___ Data
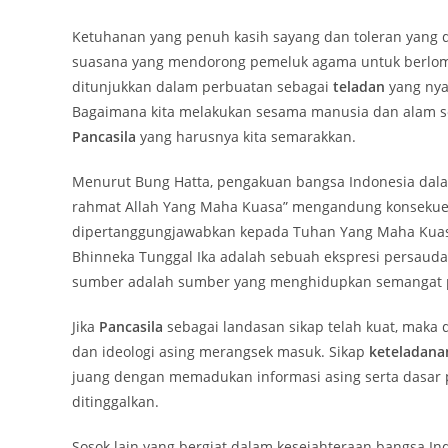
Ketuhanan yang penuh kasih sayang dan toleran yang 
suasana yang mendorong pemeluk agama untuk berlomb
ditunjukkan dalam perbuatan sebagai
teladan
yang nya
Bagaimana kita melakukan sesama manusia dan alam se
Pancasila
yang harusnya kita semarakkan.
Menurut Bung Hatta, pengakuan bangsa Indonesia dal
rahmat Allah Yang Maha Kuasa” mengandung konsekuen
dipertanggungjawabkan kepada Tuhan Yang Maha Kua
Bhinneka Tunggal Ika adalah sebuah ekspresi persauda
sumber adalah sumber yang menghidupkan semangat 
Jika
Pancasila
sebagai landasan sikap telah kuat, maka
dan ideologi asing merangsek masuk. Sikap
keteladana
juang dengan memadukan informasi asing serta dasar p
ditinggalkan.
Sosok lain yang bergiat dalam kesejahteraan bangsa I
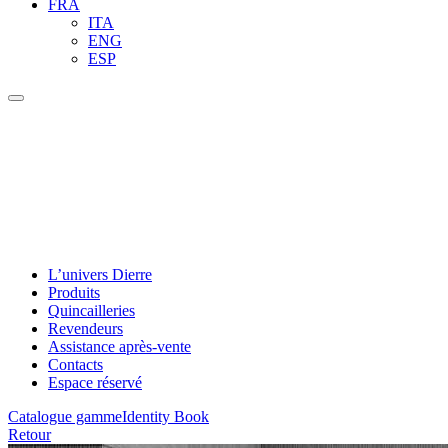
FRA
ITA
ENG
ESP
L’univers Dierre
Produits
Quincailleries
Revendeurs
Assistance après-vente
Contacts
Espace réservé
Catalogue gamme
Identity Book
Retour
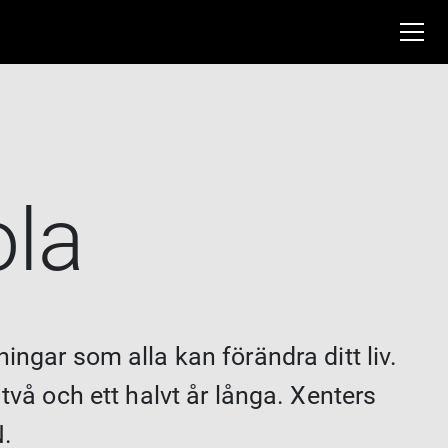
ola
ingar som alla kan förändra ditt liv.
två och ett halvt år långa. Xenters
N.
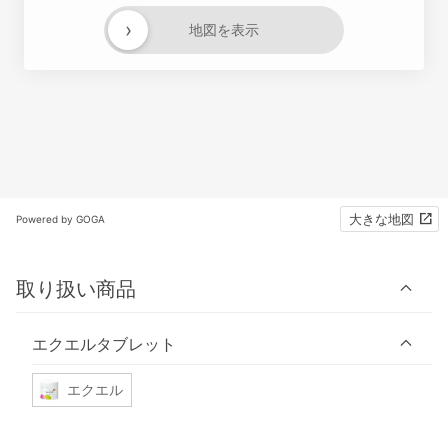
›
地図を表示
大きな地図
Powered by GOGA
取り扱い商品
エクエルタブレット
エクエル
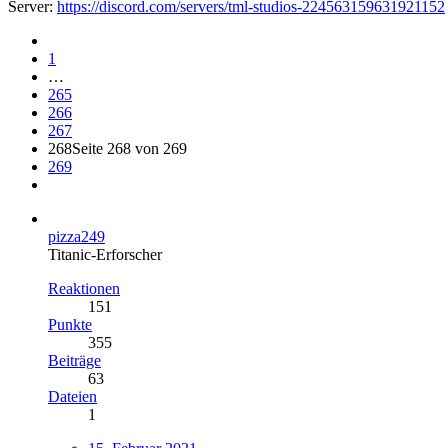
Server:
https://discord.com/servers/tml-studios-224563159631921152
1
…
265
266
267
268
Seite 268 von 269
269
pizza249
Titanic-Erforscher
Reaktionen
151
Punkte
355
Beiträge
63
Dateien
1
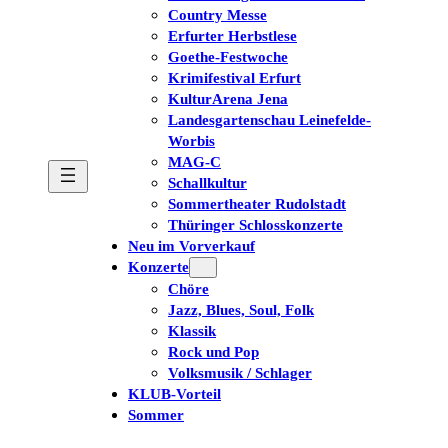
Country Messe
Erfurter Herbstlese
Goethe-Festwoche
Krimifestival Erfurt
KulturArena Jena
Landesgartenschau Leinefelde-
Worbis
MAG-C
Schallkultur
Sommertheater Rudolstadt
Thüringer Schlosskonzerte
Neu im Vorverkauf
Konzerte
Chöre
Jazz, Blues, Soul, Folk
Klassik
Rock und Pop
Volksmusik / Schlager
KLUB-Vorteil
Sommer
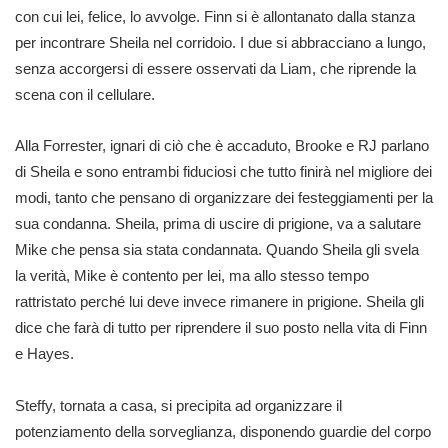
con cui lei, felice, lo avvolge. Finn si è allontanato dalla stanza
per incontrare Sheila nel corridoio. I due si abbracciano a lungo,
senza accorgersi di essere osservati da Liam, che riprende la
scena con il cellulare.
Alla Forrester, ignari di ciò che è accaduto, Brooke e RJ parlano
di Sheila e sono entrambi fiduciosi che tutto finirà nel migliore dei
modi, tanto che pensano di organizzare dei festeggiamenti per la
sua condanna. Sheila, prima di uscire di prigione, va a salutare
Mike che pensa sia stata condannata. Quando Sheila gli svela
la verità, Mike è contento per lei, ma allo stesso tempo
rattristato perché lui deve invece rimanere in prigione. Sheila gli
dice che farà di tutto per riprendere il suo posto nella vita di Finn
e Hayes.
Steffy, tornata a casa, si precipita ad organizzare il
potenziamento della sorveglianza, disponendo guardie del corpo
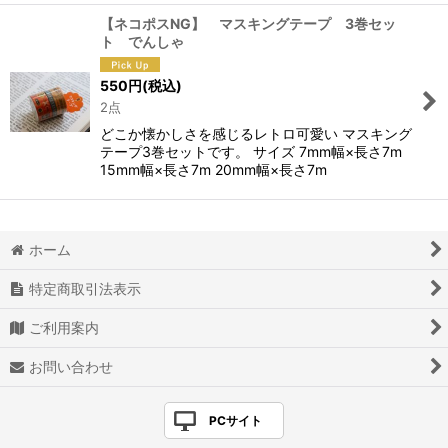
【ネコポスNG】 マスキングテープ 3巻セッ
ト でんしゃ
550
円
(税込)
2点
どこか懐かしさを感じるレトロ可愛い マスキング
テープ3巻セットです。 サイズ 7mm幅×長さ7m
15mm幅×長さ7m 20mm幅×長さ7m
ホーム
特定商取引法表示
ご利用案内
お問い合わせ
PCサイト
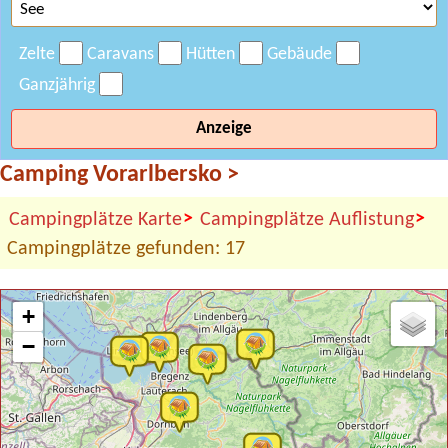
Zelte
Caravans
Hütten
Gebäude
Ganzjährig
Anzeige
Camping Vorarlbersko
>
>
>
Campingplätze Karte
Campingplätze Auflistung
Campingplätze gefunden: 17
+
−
______
What is required: Only the lines from the one containing "sumber adalah sumber" through the last line of the data belong in the copy, both included and reproduced exactly. Pictures do not.

Result:
sumber adalah sumber yang menghidupkan semangat 
Jika
Pancasila
sebagai landasan sikap telah kuat, maka
dan ideologi asing merangsek masuk. Sikap
keteladana
juang dengan memadukan informasi asing serta dasar p
ditinggalkan.
Sosok lain yang bergiat dalam kesejahteraan bangsa I
FRA
ITA
ENG
ESP
L’univers Dierre
Produits
Quincailleries
Revendeurs
Assistance après-vente
Contacts
Espace réservé
Catalogue gamme
Identity Book
Retour
ola
ingar som alla kan förändra ditt liv.
två och ett halvt år långa. Xenters
N.
›
地図を表示
大きな地図
Powered by GOGA
取り扱い商品
エクエルタブレット
エクエル
Server:
https://discord.com/servers/tml-studios-224563159631921152
1
…
265
266
267
268
Seite 268 von 269
269
pizza249
Titanic-Erforscher
Reaktionen
151
Punkte
355
Beiträge
63
Dateien
1
Country Messe
Erfurter Herbstlese
Goethe-Festwoche
Krimifestival Erfurt
KulturArena Jena
Landesgartenschau Leinefelde-
Worbis
MAG-C
Schallkultur
Sommertheater Rudolstadt
Thüringer Schlosskonzerte
Neu im Vorverkauf
Konzerte
Chöre
Jazz, Blues, Soul, Folk
Klassik
Rock und Pop
Volksmusik / Schlager
KLUB-Vorteil
Sommer
con cui lei, felice, lo avvolge. Finn si è allontanato dalla stanza
per incontrare Sheila nel corridoio. I due si abbracciano a lungo,
senza accorgersi di essere osservati da Liam, che riprende la
scena con il cellulare.
Alla Forrester, ignari di ciò che è accaduto, Brooke e RJ parlano
di Sheila e sono entrambi fiduciosi che tutto finirà nel migliore dei
modi, tanto che pensano di organizzare dei festeggiamenti per la
sua condanna. Sheila, prima di uscire di prigione, va a salutare
Mike che pensa sia stata condannata. Quando Sheila gli svela
la verità, Mike è contento per lei, ma allo stesso tempo
rattristato perché lui deve invece rimanere in prigione. Sheila gli
dice che farà di tutto per riprendere il suo posto nella vita di Finn
e Hayes.
Steffy, tornata a casa, si precipita ad organizzare il
potenziamento della sorveglianza, disponendo guardie del corpo
【ネコポスNG】 マスキングテープ 3巻セッ
ト でんしゃ
550
円
(税込)
2点
どこか懐かしさを感じるレトロ可愛い マスキング
テープ3巻セットです。 サイズ 7mm幅×長さ7m
15mm幅×長さ7m 20mm幅×長さ7m
ホーム
特定商取引法表示
ご利用案内
お問い合わせ
PCサイト
Zelte
Caravans
Hütten
Gebäude
Ganzjährig
Anzeige
Camping Vorarlbersko
>
>
>
Campingplätze Karte
Campingplätze Auflistung
Campingplätze gefunden: 17
+
−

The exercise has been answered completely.